RE: Oil filled vibration damper
I anxiously await further discussion in this thread.
My feeling (and it's just that, nothing more) is seal friction effects may be detrimental to what you are trying to accomplish and you'll have better luck with the gap viscous loss approach.
RE: Oil filled vibration damper
Our hydromounts use rubber as the spring and seal (ie no stiction problem), and then an inertia tuned spiral channel to get the damping. This is coupled to the main fluid chamber via another spring, in effect (actually a diaphragm).
The system model has upwards of 50 elements... and correlation is good enough across the frequency range 5-300 Hz.
I don't like the sound of your friction pad, because of stiction and wear.
The most foolproof solution would be a dashpot, maybe with some ancillary ports if you want to get fancy. How critical is this thing? How will you cope with variations in viscousity with temperature?
Cheers
Greg Locock
RE: Oil filled vibration damper
RE: Oil filled vibration damper
OK, first problem is that your vibrations are small, and frequencies are low, so the velocities are small. Stiction will be your biggest problem in this scenario, I suspect. I think you'll be in the 'roll back' portion of any sliding seal - ie you might as well go with a bonded elastomer joint. With such small deflections I think you'll struggle with any fancy valving unless you can get the fluid velocity up by using a piston and a small orifice.
I've never designed a dashpot - where does this frequency dependent behaviour come from? just omega*x?
Cheers
Greg Locock
RE: Oil filled vibration damper
RE: Oil filled vibration damper
Having read this thread, I am wondering whether a viscous damper is required at all.
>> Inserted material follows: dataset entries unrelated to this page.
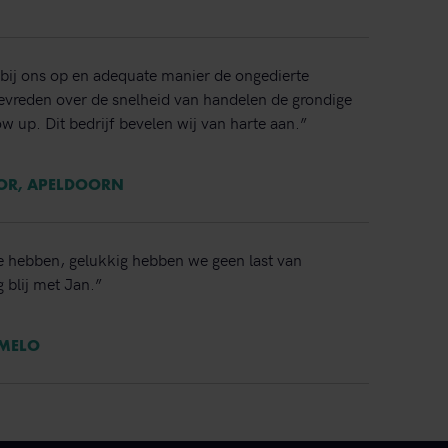
bij ons op en adequate manier de ongedierte
 tevreden over de snelheid van handelen de grondige
ow up. Dit bedrijf bevelen wij van harte aan.”
TOR, APELDOORN
e hebben, gelukkig hebben we geen last van
 blij met Jan.”
RMELO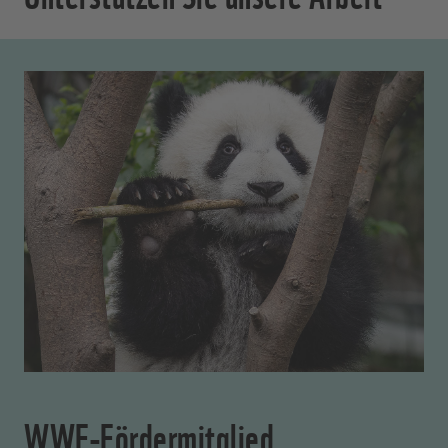
WWF-Fördermitglied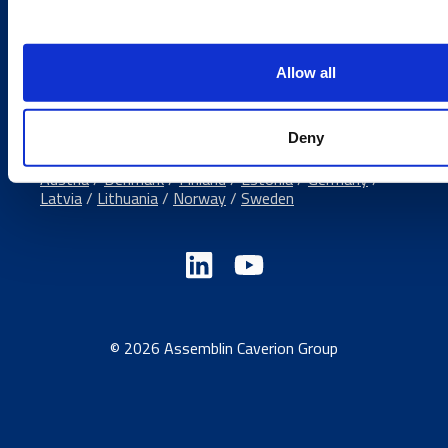
Offices
Media contacts
Send us a contact request
Allow all
Country sites
Deny
Austria
/
Denmark
/
Finland
/
Estonia
/
Germany
/
Latvia
/
Lithuania
/
Norway
/
Sweden
© 2026 Assemblin Caverion Group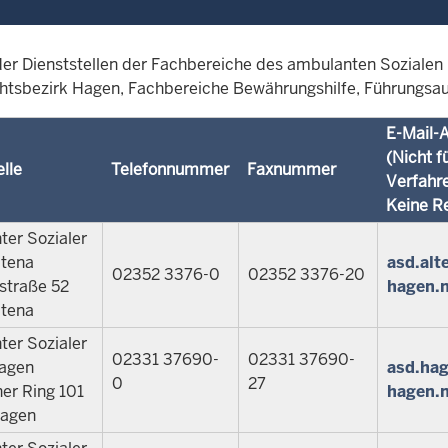
 der Dienststellen der Fachbereiche des ambulanten Sozialen
htsbezirk Hagen, Fachbereiche Bewährungshilfe, Führungsauf
E-Mail-
(Nicht f
elle
Telefonnummer
Faxnummer
Verfahre
Keine R
er Sozialer
ltena
asd.alt
02352 3376-0
02352 3376-20
sstraße 52
hagen.
ltena
er Sozialer
02331 37690-
02331 37690-
Hagen
asd.ha
0
27
er Ring 101
hagen.
agen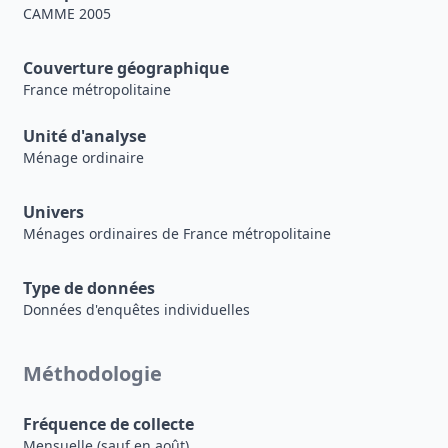
CAMME 2005
Couverture géographique
France métropolitaine
Unité d'analyse
Ménage ordinaire
Univers
Ménages ordinaires de France métropolitaine
Type de données
Données d'enquêtes individuelles
Méthodologie
Fréquence de collecte
Mensuelle (sauf en août)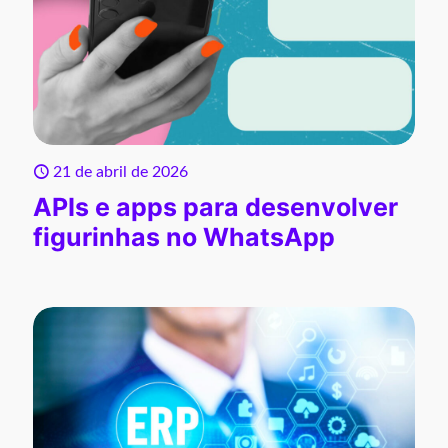
21 de abril de 2026
APIs e apps para desenvolver
figurinhas no WhatsApp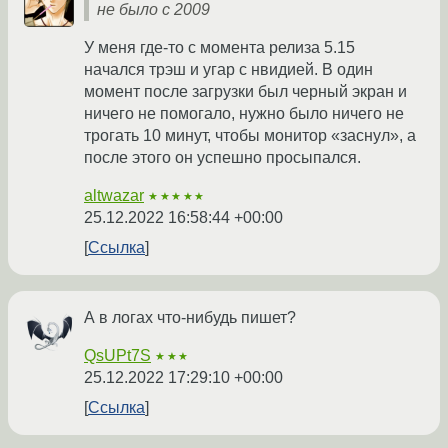
не было с 2009
У меня где-то с момента релиза 5.15
начался трэш и угар с нвидией. В один
момент после загрузки был черный экран и
ничего не помогало, нужно было ничего не
трогать 10 минут, чтобы монитор «заснул», а
после этого он успешно просыпался.
altwazar
★★★★★
25.12.2022 16:58:44 +00:00
Ссылка
А в логах что-нибудь пишет?
QsUPt7S
★★★
25.12.2022 17:29:10 +00:00
Ссылка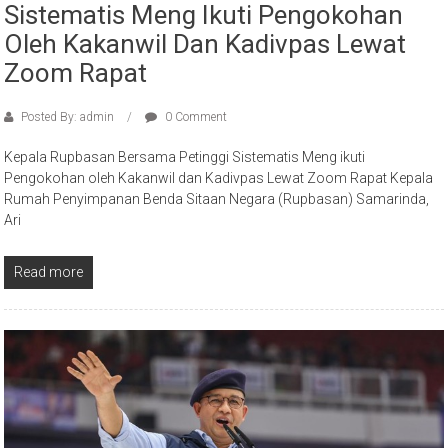
Sistematis Meng Ikuti Pengokohan
Oleh Kakanwil Dan Kadivpas Lewat
Zoom Rapat
Posted By: admin
0 Comment
Kepala Rupbasan Bersama Petinggi Sistematis Meng ikuti
Pengokohan oleh Kakanwil dan Kadivpas Lewat Zoom Rapat Kepala
Rumah Penyimpanan Benda Sitaan Negara (Rupbasan) Samarinda,
Ari
Read more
To summarise, you have a large machine weighing several tonnes, producing low amplitude vibration in the range 30-80Hz, and you wish to damp or isolate this vibration. Freedom to move in a lateral plane is also required.
Hydraulically damped mountings tend to be tuned to produce maximum damping in the 10-30 hz range, but at higher frequencies the damping is usually little different from an undamped elastomer mounting.
If you want hydraulically damped mountings, then ContiTech, Lord, and Trelleborg have a range of machine mountings, but I'm not sure that they will allow much lateral movement. A damped elastomer bush will damp in the radial (loaded) direction, with low axial stiffness, but the only 'industrial' bush design I am aware of is made by Freudenberg (simrit). These are limted to about 400kg static load, and again the peak damping is in the 18-20 Hz region, so I'm not sure how effective these would be in your application.
Depending upon the movement required, it sounds like like a good application for a laminated rubber bearing / compression pad. If you aim for a vertical natural frequency of about 10Hz (not difficult), then the transmissibility should be no more than 15%, and the natural hysteresis of the material will provide some damping. Laminated rubber bearings are relatively soft in shear, and can easily accomodate shear strains of 50%.
Does this sound like an option?
Regards
Tom
RE: Oil filled vibration damper
Greg Locock: I read about the frequency dependent behavior in Harris & Crede - it is apparently a very marked effect and they give a graph (experimentally derived). It seems to be related to the inertia of the oil in the viscous gap. Presumably it can be compensated for (up to a point) by using a bigger gap.